# OBD 2 scanner



## bmwblack55 (Sep 28, 2010)

Looking for cheap OBD 2 scanner for 2008 BMW E60 and AUDI Q7. I have one which used to work on my lexus 2002 but give me error in my audi.


----------



## tim330i (Dec 18, 2001)

For your BMW you'd be better off with something that can read BMW specific codes.


----------



## JimD1 (Jun 5, 2009)

I have a cheap scanner I bought from Harbor Freight years ago for about $50. I think they have something like it, possibly the exact same thing, in an add right now but I can't find it on-line. I haven't tried it in the BMW yet but the interface has to be the same, according to U. S. law, so I am sure it will read the codes and I will be very surprised if it doesn't reset them too. The book that came with it only has the generic codes in it but that covers most things. If the reader gives you a code that is not in the book it is time for some help from your on-line buddies. 

I also have NCSExpert and use it some. I could read codes that way too, I guess, but the little Harbor Freight reader works fine and is easier and quicker to use. The simple readers/cancelers will not give you any information about what the sensors are transmitting, they just read codes. Fancier readers and laptop programs will do more things but cost more and/or are more involved to use.

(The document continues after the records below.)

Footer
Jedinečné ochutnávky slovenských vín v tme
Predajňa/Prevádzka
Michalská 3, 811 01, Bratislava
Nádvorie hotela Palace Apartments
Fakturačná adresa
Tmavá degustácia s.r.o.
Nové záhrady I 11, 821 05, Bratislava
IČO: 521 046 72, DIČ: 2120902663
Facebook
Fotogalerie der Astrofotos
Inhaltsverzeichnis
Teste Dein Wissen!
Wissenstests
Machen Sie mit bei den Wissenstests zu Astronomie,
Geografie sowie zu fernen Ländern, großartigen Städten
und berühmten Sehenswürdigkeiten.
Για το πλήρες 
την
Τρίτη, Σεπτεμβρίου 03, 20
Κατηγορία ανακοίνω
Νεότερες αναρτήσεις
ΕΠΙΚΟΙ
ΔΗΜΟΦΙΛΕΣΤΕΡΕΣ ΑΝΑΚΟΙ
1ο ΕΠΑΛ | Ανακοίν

I haven't tried it yet but the cell phone/tablet program torque is also supposed to be able to read and cancel codes. There is a free version but I paid $5 for it as an app for my samsung tablet. You have to also get a device to send the OBDII signs to the tablet via bluetooth. I paid about $25 for that. All I've used torque for so far is to create additional "guages". I've displayed water temperature, voltage, air-fuel mixture, and other things my bimmer does not display. I don't have a good way to carry the tablet in the car yet but torque works for this fine. For reading codes you could do that parked.

Jim


----------



## bimmerzone (Jul 12, 2005)

You could get the Autoenginuity
http://www.bimmerzone.com/category/Diagnostic_BMW_Autoenginuity_Tool.html

The basic tool will work on all 3 of your cars and if you get the BMW Expansion, it will still work on all 3 cars and it will give you Expanded codes & diagnostics for your BMW


----------



## tmartin000 (Sep 23, 2012)

Holy crap, those are spendy code readers.

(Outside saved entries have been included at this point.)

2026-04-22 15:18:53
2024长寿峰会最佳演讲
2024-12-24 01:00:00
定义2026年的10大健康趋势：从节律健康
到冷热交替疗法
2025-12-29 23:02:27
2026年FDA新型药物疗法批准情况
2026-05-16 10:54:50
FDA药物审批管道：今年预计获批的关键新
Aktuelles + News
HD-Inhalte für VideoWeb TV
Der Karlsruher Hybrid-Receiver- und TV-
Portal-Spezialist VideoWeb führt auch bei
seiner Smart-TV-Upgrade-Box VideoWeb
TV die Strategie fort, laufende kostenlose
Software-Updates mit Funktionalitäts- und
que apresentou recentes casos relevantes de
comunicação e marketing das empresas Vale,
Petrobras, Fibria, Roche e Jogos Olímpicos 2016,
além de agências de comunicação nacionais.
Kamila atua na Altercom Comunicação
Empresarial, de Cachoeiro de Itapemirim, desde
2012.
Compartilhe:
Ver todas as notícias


I'm in the market too.... 

How do they compare with these?

http://www.bavariantechnic.com/buy.aspx


----------



## bimmerzone (Jul 12, 2005)

Hi
I forgot to mention the Bavarian tool as well

http://www.bimmerzone.com/category/Diagnostic_BMW_Bavarian_Technic.html

Do take a look at our website and select one of the tools, scroll to the bottom of the page and you can take a look at some screen shots



tmartin000 said:


> Holy crap, those are spendy code readers.
> 
> I'm in the market too....
> 
> ...


----------



## tmartin000 (Sep 23, 2012)

Ok, now i see what the difference are between the Professional vs. Enthusiast. My question then moves to coding.

Is there a list?
*All supported commands are listed under the Commands option for the control unit.
Mouse-over any information or warning icons to view activation-specific pop-up messages*

That, to a newbe, doesn't really expound much.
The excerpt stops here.